Source records Block Start
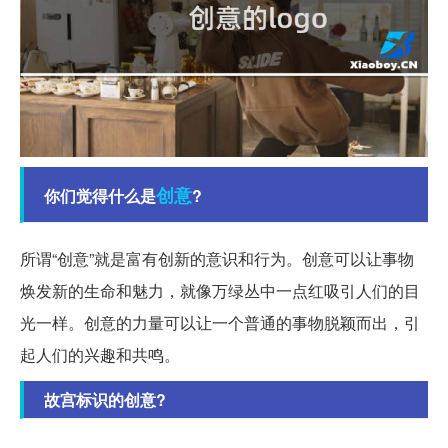
创意
你们觉得什么是
?
所谓“创意”就是富有创新的意识和行为。创意可以让事物
焕发新的生命和魅力，就像万绿丛中一点红吸引人们的目
光一样。创意的力量可以让一个普通的事物脱颖而出，引
起人们的兴趣和共鸣。
故宫标识的创意?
Source records Block End
=== Task instructions ===
Keep every word of the records above exactly, and return them with no pictures.

=== Exercise solution ===
创意
你们觉得什么是
?
所谓“创意”就是富有创新的意识和行为。创意可以让事物
焕发新的生命和魅力，就像万绿丛中一点红吸引人们的目
光一样。创意的力量可以让一个普通的事物脱颖而出，引
起人们的兴趣和共鸣。
故宫标识的创意?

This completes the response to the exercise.